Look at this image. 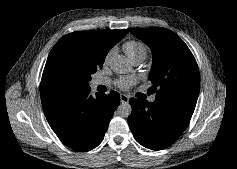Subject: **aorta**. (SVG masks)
<instances>
[{"label":"aorta","mask_w":237,"mask_h":169,"mask_svg":"<svg viewBox=\"0 0 237 169\" xmlns=\"http://www.w3.org/2000/svg\"><path fill=\"white\" fill-rule=\"evenodd\" d=\"M110 68L118 74H126L132 71V62L124 55H116L111 59ZM132 112L128 102H122L117 107V114L122 118H128Z\"/></svg>","instance_id":"aorta-1"}]
</instances>
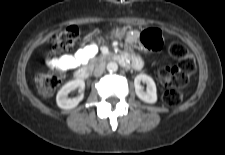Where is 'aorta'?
Returning a JSON list of instances; mask_svg holds the SVG:
<instances>
[{"instance_id": "aorta-1", "label": "aorta", "mask_w": 225, "mask_h": 155, "mask_svg": "<svg viewBox=\"0 0 225 155\" xmlns=\"http://www.w3.org/2000/svg\"><path fill=\"white\" fill-rule=\"evenodd\" d=\"M109 72H116L118 70V64L116 62H109L106 66Z\"/></svg>"}]
</instances>
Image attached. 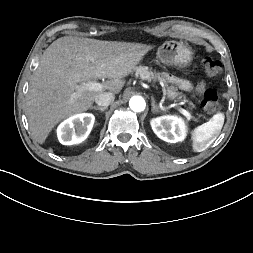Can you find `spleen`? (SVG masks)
Listing matches in <instances>:
<instances>
[{
  "label": "spleen",
  "mask_w": 253,
  "mask_h": 253,
  "mask_svg": "<svg viewBox=\"0 0 253 253\" xmlns=\"http://www.w3.org/2000/svg\"><path fill=\"white\" fill-rule=\"evenodd\" d=\"M224 118L223 113H217L208 122L194 129L192 133L193 151L202 152L210 145L211 141L219 135Z\"/></svg>",
  "instance_id": "1"
}]
</instances>
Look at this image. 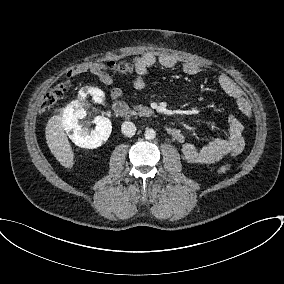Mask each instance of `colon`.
<instances>
[{"instance_id":"obj_1","label":"colon","mask_w":284,"mask_h":284,"mask_svg":"<svg viewBox=\"0 0 284 284\" xmlns=\"http://www.w3.org/2000/svg\"><path fill=\"white\" fill-rule=\"evenodd\" d=\"M104 67L120 75H127L131 73L133 70V64L127 60H122L119 62H113V61L108 62L104 64ZM69 82H70L69 80H64L60 82L59 84L53 86L44 95L40 105L41 112L48 111L54 104H56L63 97L64 93L66 92L69 86ZM229 169L230 167L228 165H222L219 168V172L225 174L229 171Z\"/></svg>"}]
</instances>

************

# [Exercise details]
Your answer should consist of each line of the data above in which the word "label" occurs.

# [Task output]
[{"label":"aorta","mask_w":237,"mask_h":169,"mask_svg":"<svg viewBox=\"0 0 237 169\" xmlns=\"http://www.w3.org/2000/svg\"><path fill=\"white\" fill-rule=\"evenodd\" d=\"M110 68L118 74H126L132 71V62L124 55H116L111 59ZM132 112L128 102H122L117 107V114L122 118H128Z\"/></svg>","instance_id":"aorta-1"}]
[{"instance_id": "aorta-1", "label": "aorta", "mask_w": 225, "mask_h": 155, "mask_svg": "<svg viewBox=\"0 0 225 155\" xmlns=\"http://www.w3.org/2000/svg\"><path fill=\"white\" fill-rule=\"evenodd\" d=\"M109 72H116L118 70V64L116 62H109L106 66Z\"/></svg>"}]
  "label": "spleen",
[{"instance_id":"obj_1","label":"colon","mask_w":284,"mask_h":284,"mask_svg":"<svg viewBox=\"0 0 284 284\" xmlns=\"http://www.w3.org/2000/svg\"><path fill=\"white\" fill-rule=\"evenodd\" d=\"M104 67L120 75H127L131 73L133 70V64L127 60H122L119 62H113V61L108 62L104 64ZM69 82H70L69 80H64L60 82L59 84L53 86L44 95L40 105L41 112L48 111L54 104H56L63 97L64 93L66 92L69 86ZM229 169L230 167L228 165H222L219 168V172L225 174L229 171Z\"/></svg>"}]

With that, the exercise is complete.